For the word "against", count the lines in the records below that include it and give only that number.

#### Data section:
● ● ●
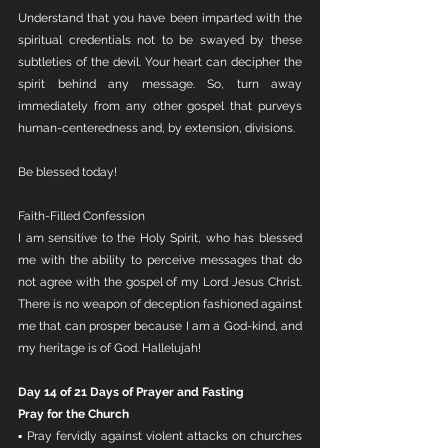
Understand that you have been imparted with the 
spiritual credentials not to be swayed by these 
subtleties of the devil. Your heart can decipher the 
spirit behind any message. So, turn away 
immediately from any other gospel that purveys 
human-centeredness and, by extension, divisions. 
Be blessed today!
Faith-Filled Confession
I am sensitive to the Holy Spirit, who has blessed 
me with the ability to perceive messages that do 
not agree with the gospel of my Lord Jesus Christ. 
There is no weapon of deception fashioned against 
me that can prosper because I am a God-kind, and 
my heritage is of God. Hallelujah!
Day 14 of 21 Days of Prayer and Fasting
Pray for the Church
▪ Pray fervidly against violent attacks on churches 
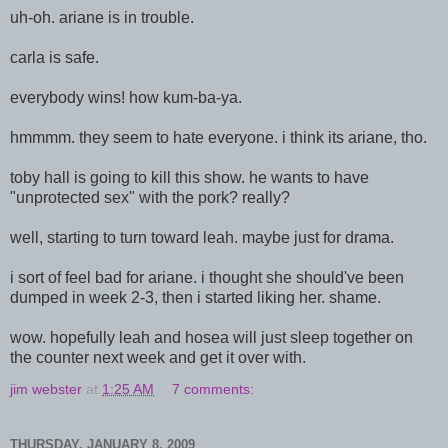
uh-oh. ariane is in trouble.
carla is safe.
everybody wins! how kum-ba-ya.
hmmmm. they seem to hate everyone. i think its ariane, tho.
toby hall is going to kill this show. he wants to have
"unprotected sex" with the pork? really?
well, starting to turn toward leah. maybe just for drama.
i sort of feel bad for ariane. i thought she should've been
dumped in week 2-3, then i started liking her. shame.
wow. hopefully leah and hosea will just sleep together on
the counter next week and get it over with.
jim webster
at
1:25 AM
7 comments:
THURSDAY, JANUARY 8, 2009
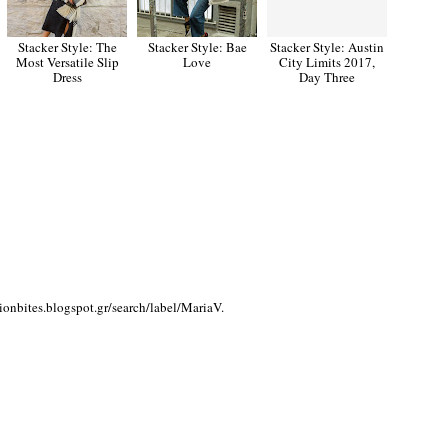
Stacker Style: The
Stacker Style: Bae
Stacker Style: Austin
Most Versatile Slip
Love
City Limits 2017,
Dress
Day Three
bites.blogspot.gr/search/label/MariaV.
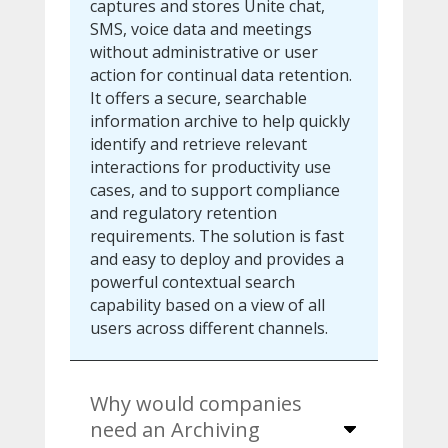
captures and stores Unite chat,
SMS, voice data and meetings
without administrative or user
action for continual data retention.
It offers a secure, searchable
information archive to help quickly
identify and retrieve relevant
interactions for productivity use
cases, and to support compliance
and regulatory retention
requirements. The solution is fast
and easy to deploy and provides a
powerful contextual search
capability based on a view of all
users across different channels.
Why would companies
need an Archiving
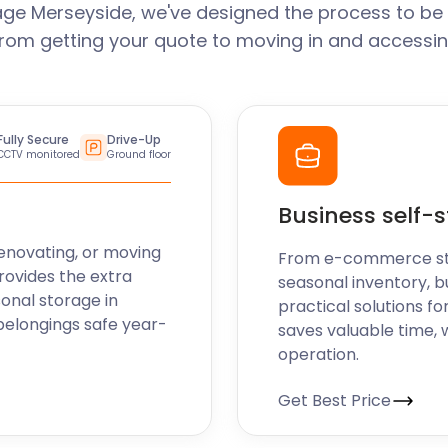
ge Merseyside, we've designed the process to be
From getting your quote to moving in and accessin
Fully Secure
Drive-Up
CCTV monitored
Ground floor
Business self-
enovating, or moving
From e-commerce stoc
rovides the extra
seasonal inventory, b
sonal storage in
practical solutions fo
belongings safe year-
saves valuable time, 
operation.
Get Best Price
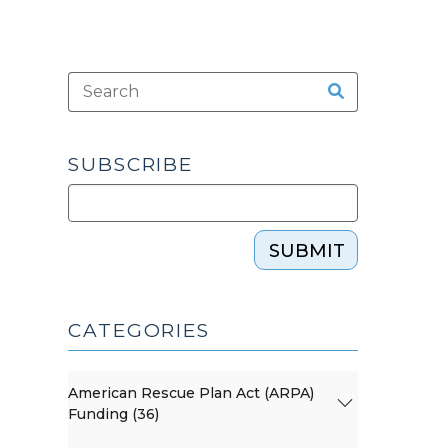
SUBSCRIBE
SUBMIT
CATEGORIES
American Rescue Plan Act (ARPA)
Funding (36)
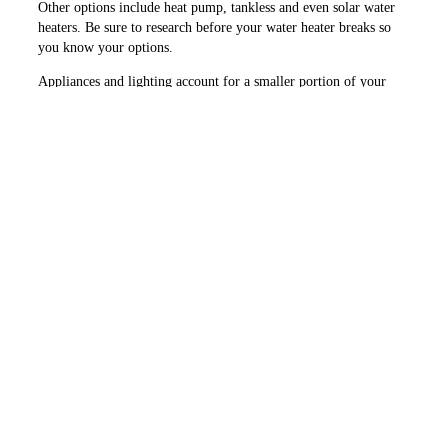
Other options include heat pump, tankless and even solar water
heaters. Be sure to research before your water heater breaks so
you know your options.
Appliances and lighting account for a smaller portion of your
energy use. As you replace older appliances and lighting, look
for options that include the ENERGY STAR sticker. Also review
energy use information found on the EnergyGuide label.
I hope this information will help you identify areas to save
energy at home. Consider enlisting the help of an energy auditor
who can provide an assessment of your home’s efficiency.
PREVIOUS ARTICLE
NEXT ARTICLE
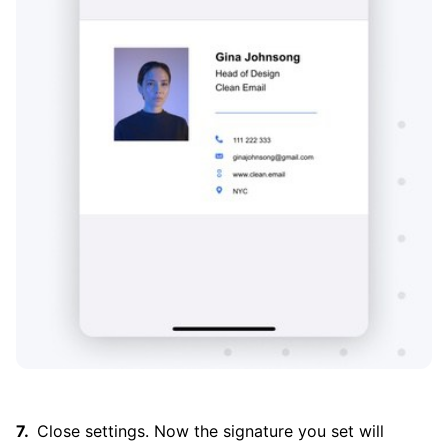
Close settings. Now the signature you set will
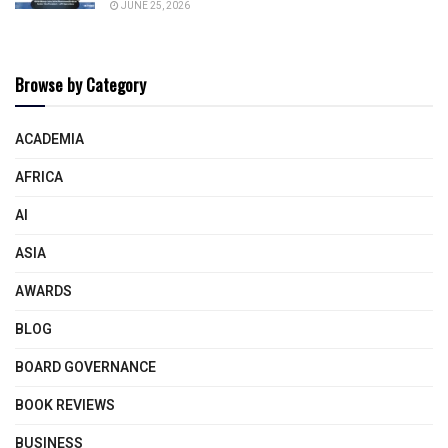
JUNE 25, 2026
Browse by Category
ACADEMIA
AFRICA
AI
ASIA
AWARDS
BLOG
BOARD GOVERNANCE
BOOK REVIEWS
BUSINESS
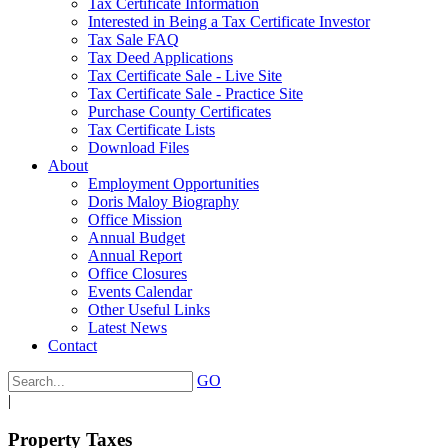
Tax Certificate Information
Interested in Being a Tax Certificate Investor
Tax Sale FAQ
Tax Deed Applications
Tax Certificate Sale - Live Site
Tax Certificate Sale - Practice Site
Purchase County Certificates
Tax Certificate Lists
Download Files
About
Employment Opportunities
Doris Maloy Biography
Office Mission
Annual Budget
Annual Report
Office Closures
Events Calendar
Other Useful Links
Latest News
Contact
GO
|
Property Taxes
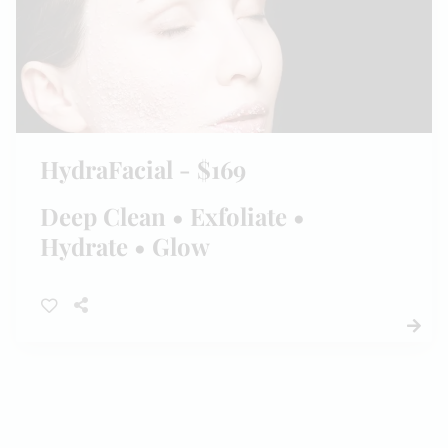
HydraFacial - $169
Deep Clean • Exfoliate •
Hydrate • Glow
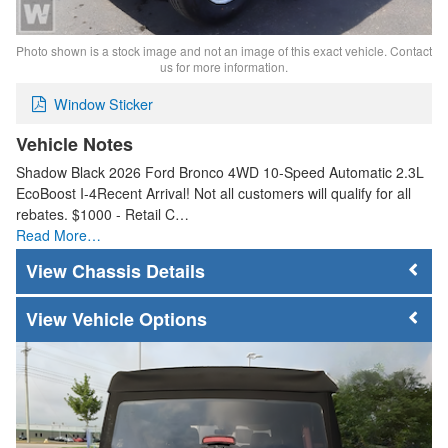
Photo shown is a stock image and not an image of this exact vehicle. Contact
us for more information.
Window Sticker
Vehicle Notes
Shadow Black 2026 Ford Bronco 4WD 10-Speed Automatic 2.3L
EcoBoost I-4Recent Arrival! Not all customers will qualify for all
rebates. $1000 - Retail C…
Read More…
Chassis Details
Vehicle Options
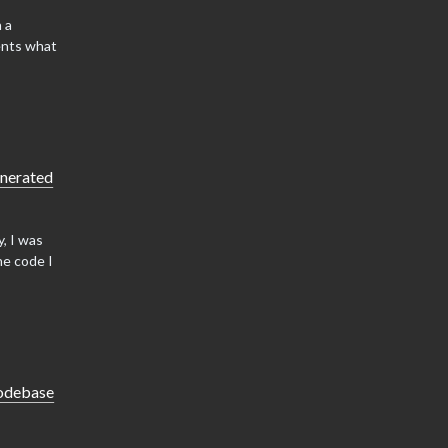
 a
ents what
enerated
, I was
he code I
codebase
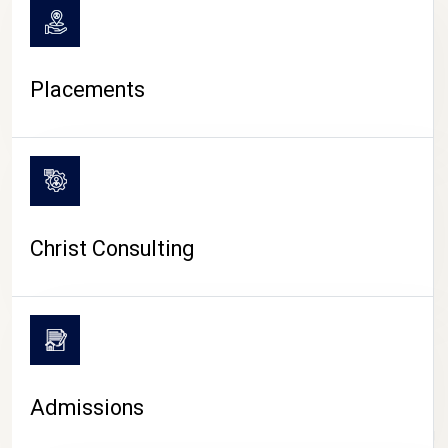
Placements
Christ Consulting
Admissions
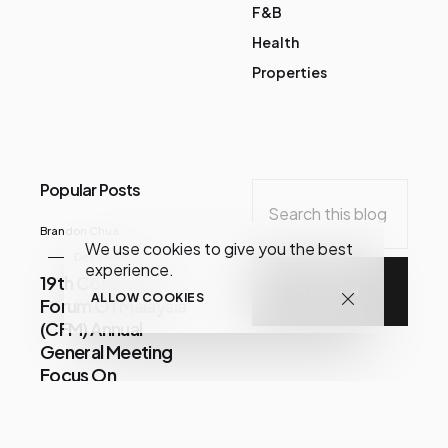
F&B
Health
Properties
Popular Posts
Brandon Chua
We use cookies to give you the best
December 07, 2020
experience.
19th Consumer
ALLOW COOKIES
Forum Of Malaysia
(CFM) Annual
General Meeting
Focus On
Consumer Issues
Share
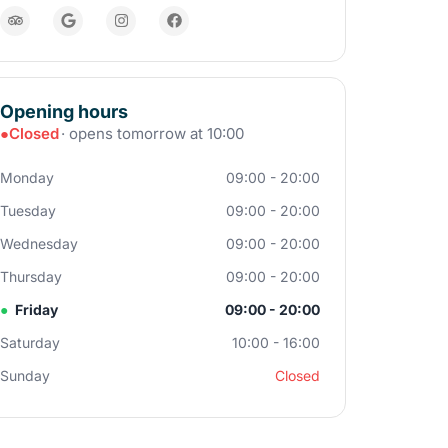
Opening hours
●
Closed
· opens tomorrow at 10:00
Monday
09:00 - 20:00
Tuesday
09:00 - 20:00
Wednesday
09:00 - 20:00
Thursday
09:00 - 20:00
●
Friday
09:00 - 20:00
Saturday
10:00 - 16:00
Sunday
Closed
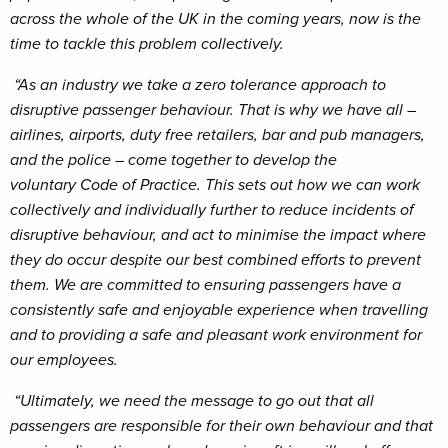
across the whole of the UK in the coming years, now is the
time to tackle this problem collectively.
“As an industry we take a zero tolerance approach to
disruptive passenger behaviour. That is why we have all –
airlines, airports, duty free retailers, bar and pub managers,
and the police – come together to develop the
voluntary Code of Practice. This sets out how we can work
collectively and individually further to reduce incidents of
disruptive behaviour, and act to minimise the impact where
they do occur despite our best combined efforts to prevent
them. We are committed to ensuring passengers have a
consistently safe and enjoyable experience when travelling
and to providing a safe and pleasant work environment for
our employees.
“Ultimately, we need the message to go out that all
passengers are responsible for their own behaviour and that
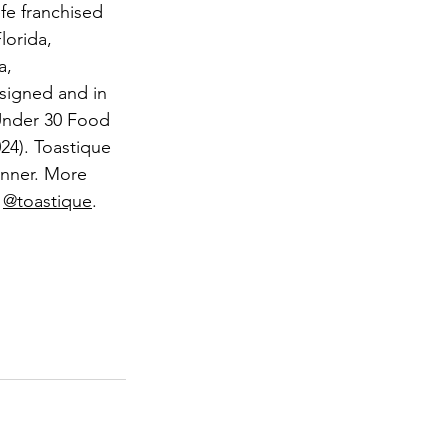
efe franchised 
lorida, 
a, 
 signed and in 
Under 30 Food 
4). Toastique 
nner. More 
 
@toastique
.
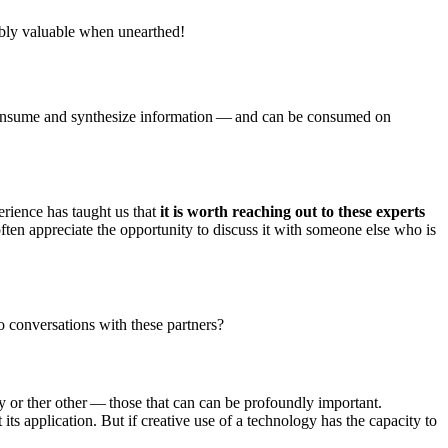
dibly valuable when unearthed!
o consume and synthesize information — and can be consumed on
erience has taught us that
it is worth reaching out to these experts
often appreciate the opportunity to discuss it with someone else who is
o conversations with these partners?
ay or ther other — those that can can be profoundly important.
ts application. But if creative use of a technology has the capacity to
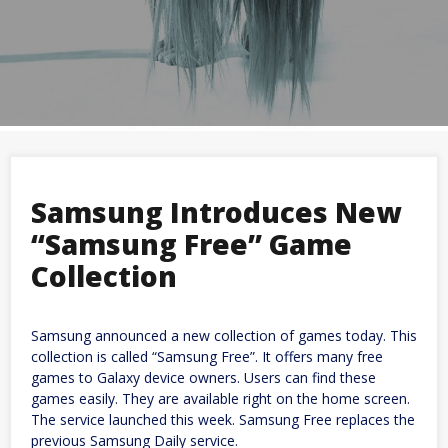
Samsung Introduces New
“Samsung Free” Game
Collection
Samsung announced a new collection of games today. This
collection is called “Samsung Free”. It offers many free
games to Galaxy device owners. Users can find these
games easily. They are available right on the home screen.
The service launched this week. Samsung Free replaces the
previous Samsung Daily service.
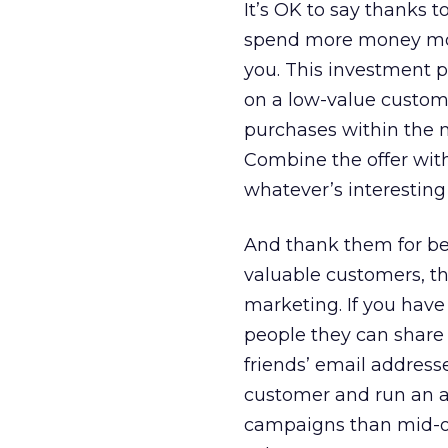
It’s OK to say thanks 
spend more money more
you. This investment 
on a low-value custome
purchases within the 
Combine the offer wit
whatever’s interesting
And thank them for be
valuable customers, t
marketing. If you have 
people they can share t
friends’ email address
customer and run an ac
campaigns than mid-or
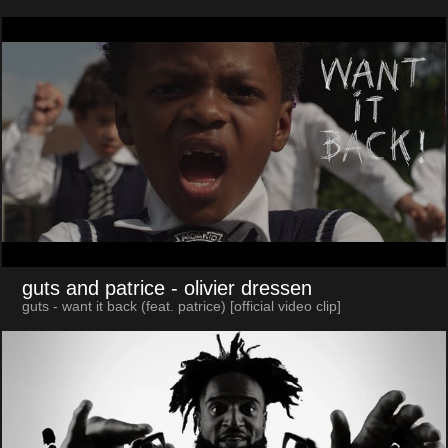
guts and patrice
- olivier dressen
guts - want it back (feat. patrice) [official video clip]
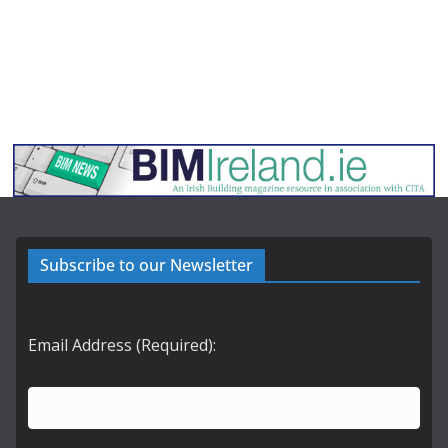
Subscribe to our Newsletter
Email Address (Required):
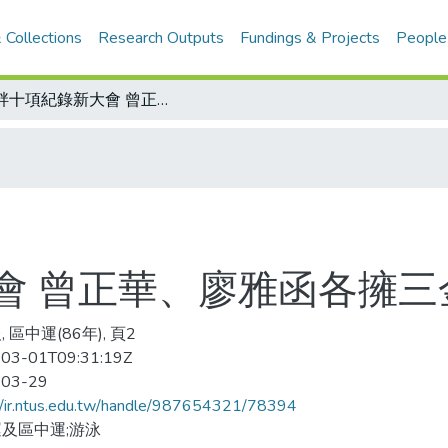
 Collections
Research Outputs
Fundings & Projects
People
池畔十項紀錄新大會 曾正華、廖雅函各擁三金好風光
會 曾正華、廖雅函各擁三
 區中運(86年), 頁2
03-01T09:31:19Z
-03-29
//ir.ntus.edu.tw/handle/987654321/78394
及區中運;游泳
● ● ●
#### Exercise answer:
2